Z scores based on different reference populations: two-dot plots of temporal discrimination threshold (TDT) Z scores across the 3 groups, on the left using the healthy nonmusician control participants (group 3) as the reference population (mean, 32.9 milliseconds; SD, 15.9 milliseconds) and on the right using healthy musician controls (group 2) as the reference population (mean, 23.7 milliseconds; SD, 7.3 milliseconds). The dotted lines define Z scores of ±2.5 SDs relative to the mean of the reference population. Error bars indicate group means and the 95% confidence intervals.

Using Z scores derived from nonmusician controls as the reference, only 20% of the MD group (4 of 20) was identified as having abnormal TDTs (Z score≥2.5) and 2% of nonmusician controls. Fisher’s exact test was not significant.

Using the musician control group as a reference, 45% of MD subjects (9 of 20) and 22% of nonmusician control subjects (21 of 94) were found to be abnormal.
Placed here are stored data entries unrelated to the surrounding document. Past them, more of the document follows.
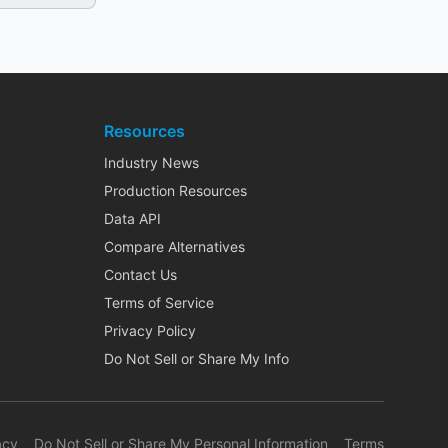
Resources
Industry News
Production Resources
Data API
Compare Alternatives
Contact Us
Terms of Service
Privacy Policy
Do Not Sell or Share My Info
acy
Do Not Sell or Share My Personal Information
Terms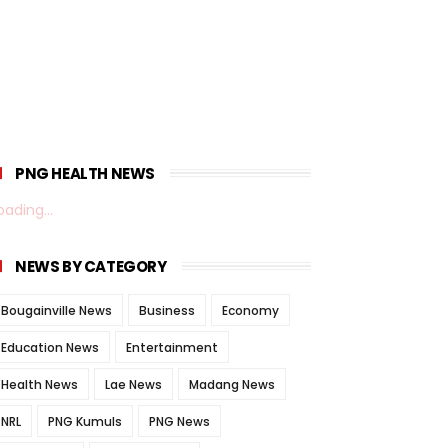
PNG HEALTH NEWS
oading...
NEWS BY CATEGORY
Bougainville News
Business
Economy
Education News
Entertainment
Health News
Lae News
Madang News
NRL
PNG Kumuls
PNG News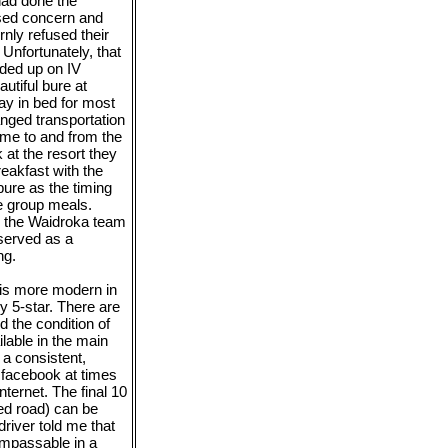
 had done the
ssed concern and
rnly refused their
 Unfortunately, that
nded up on IV
autiful bure at
ay in bed for most
anged transportation
 me to and from the
 at the resort they
reakfast with the
ure as the timing
e group meals.
by the Waidroka team
served as a
ng.
h is more modern in
y 5-star. There are
d the condition of
ilable in the main
t a consistent,
to facebook at times
ternet. The final 10
ved road) can be
driver told me that
impassable in a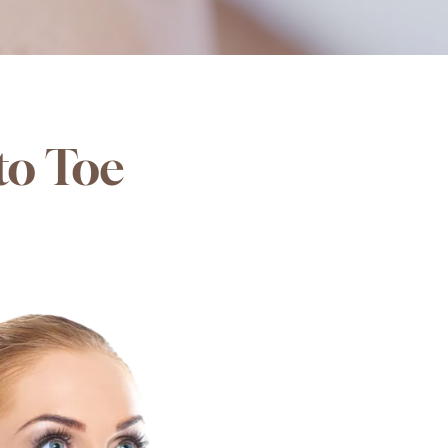
to Toe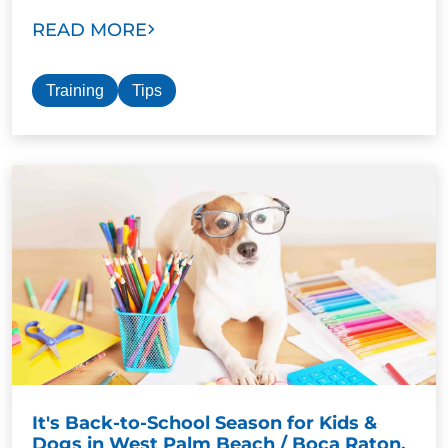
READ MORE
Training
Tips
It's Back-to-School Season for Kids &
Dogs in West Palm Beach / Boca Raton,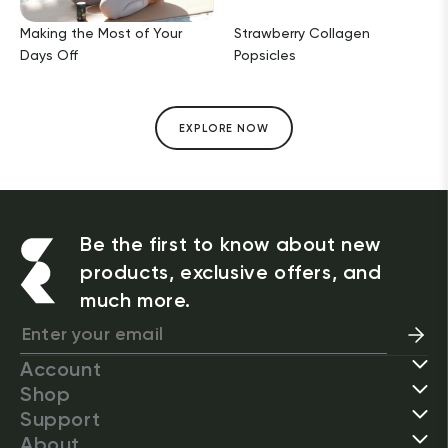
Making the Most of Your
Strawberry Collagen
Days Off
Popsicles
EXPLORE NOW
Be the first to know about new
products, exclusive offers, and
much more.
Account
Shop
Support
About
Fisher’s exact test returned significant P values for comparisons between MD subjects and control musicians (P < 0.001) and between control musicians and nonmusicians (P = 0.02).

Our results indicate that MD subjects have significantly more abnormal TDTs compared with healthy musicians. Our musician control group and larger sample size allowed us to detect this effect that contradicts previous studies of temporal processing in MD. We also identified a significant difference in TDT between musician controls and nonmusicians, which suggests that playing an instrument improves temporal processing. Further research will be required to characterize differences in TDT within the MD cohort.

Acknowledgments

Funding agencies: This research was supported by grants from Health Research Board of Ireland (CSA 2012-7), Dystonia Ireland, the Irish Institute for Clinical Neuroscience, Foundation for Dystonia Research (Belgium), Trinity Centre for BioEngineering, and National Institute of Neurological Disorders and Stroke, National Institutes of Health (R01NS088160).

Footnotes

Relevant conflicts of interest/financial disclosures: The authors declare no competing financial interests.